This Has Everything To Do With Surfing
Dear Grandma and Grandpa,
Hi! I hope you two are doing well. I got your birthday check last week. I will buy some hard candy. Thanks!
So, I’m really writing to apologize for some of my generation’s surf filmmakers and photographers. I can only imagine how much pain and confusion they cause you both. I know that when certain publications or marketing zines arrive at your doorstep you rub your eyes and clean your glasses, trying to find the image among the washed-out blur. It is not your glasses, Grandpa, and it is not your medication, Grandma. The images are shit. They are out of focus and snapped with a Holga. Yes, a Holga. The same toy camera you bought me for Christmas when I was 6.
I know that when you go to certain surf films you rub your eyes and clean your glasses, trying to find a human surfer form in the saturated color bleed. It is not your glaucoma, Grandpa, and it is not your low blood sugar, Grandma. The film is shit. It was made using a handheld Nizo Super 8 camera from the 1960s. The same camera with which you shot my parents’ wedding.
I am so, so sorry. I know that you both suffered through the Great Depression eating shoe leather and sugar beets, dreaming of a future that might have flying cars and RED cameras.
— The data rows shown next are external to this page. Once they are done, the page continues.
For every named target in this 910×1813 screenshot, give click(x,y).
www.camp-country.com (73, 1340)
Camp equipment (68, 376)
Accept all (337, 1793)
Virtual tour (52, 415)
I know, Grandpa, that you fought in World War II, pounding the Germans and the Japanese and stealing their technology so your children and your children’s children would not have to record their experience using antiquated black and white machines. I know, Grandma, that you put your hair up in a handkerchief and went into the factory and built airplanes that would help Grandpa pound the Germans and the Japanese so that we might someday have full 1080p high definition. You suffered. You won.
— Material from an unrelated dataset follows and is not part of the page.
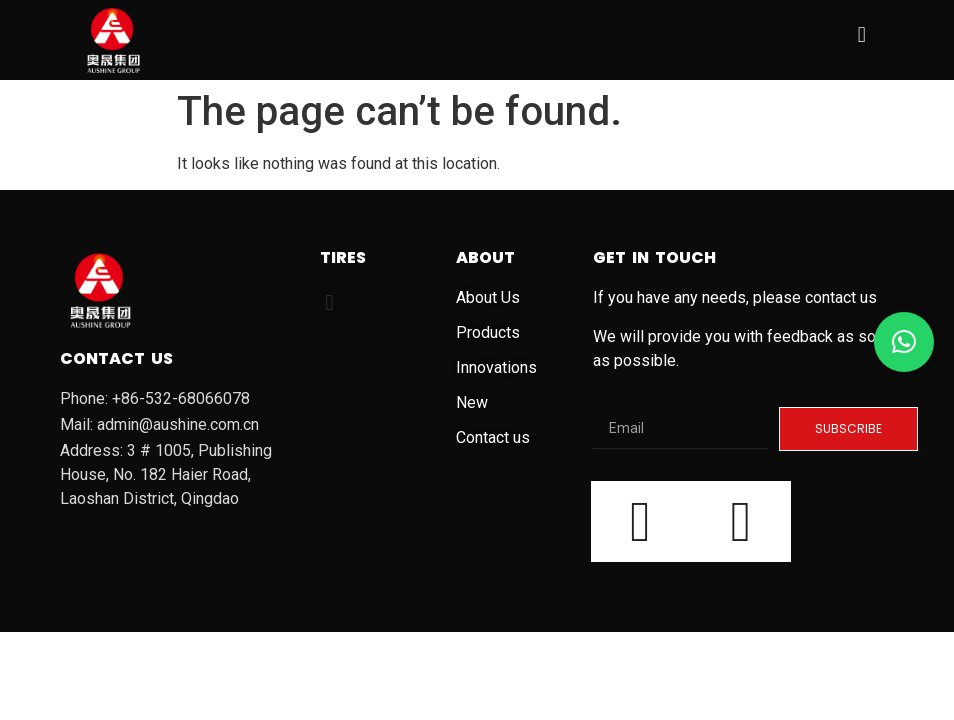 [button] (861, 35)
And after the Depression and after the War, you baby-boomed out children who created Apple and Microsoft. You gave them everything and they, in turn, invented magical IMAX and 3-D and digital gorgeousness of all sorts. Your children made Titanic and Avatar and Titanic 3-D. And you rubbed your wrinkled hands together with delight. The future had arrived! The future was here! You could go to the movies, you could read magazines, and life looked even better on screen and on the page than it did out your window.
But your children’s children. Those rats. Those ingrates. Those ne’er-do-wells have taken a baseball bat to your vision of the future. They have forsaken all technological superiority and, instead, crawled back, visually, to 1973. They take snaps of seagulls in flight all blurry. They take snaps of indistinguishable surfers with long, 1973 mops for hair mowing down the line of a shoulder-high wave all blurry and not crisp. They make films of the same surfers and call it art but both of you know it is not art. Both of you know it is how the world looked before your baby-boomed children got smart. It is how the world looked before we advanced.
I know, Grandma and Grandpa, that you want to see the latest full-rotation spins, well above the lip, in HD. You want to see them in 3-D, even. You want to see every sun burst off every ripple of seawater and John John Florence smirking and spinning at 1,000,000 frames per second. But you get shit.
What are we to do? I know my apology does not make things better. I know my apology doesn’t put the latest Cineflex camera into the hands of the hip young filmmaker. I know it doesn’t suddenly clear up the zine page, clearing it even of 1973 chipped coffee mugs and knit beanies. It must pain you to know that your time spent eating shoe leather and bombing Germans and Japanese was all for naught. Know that someday we’ll find our way back to super high-definition awesome, but until then, just close your eyes and drift away. Let the fuzzy blur or black and white mash recede and follow the light. There are probably RED EPICs in heaven.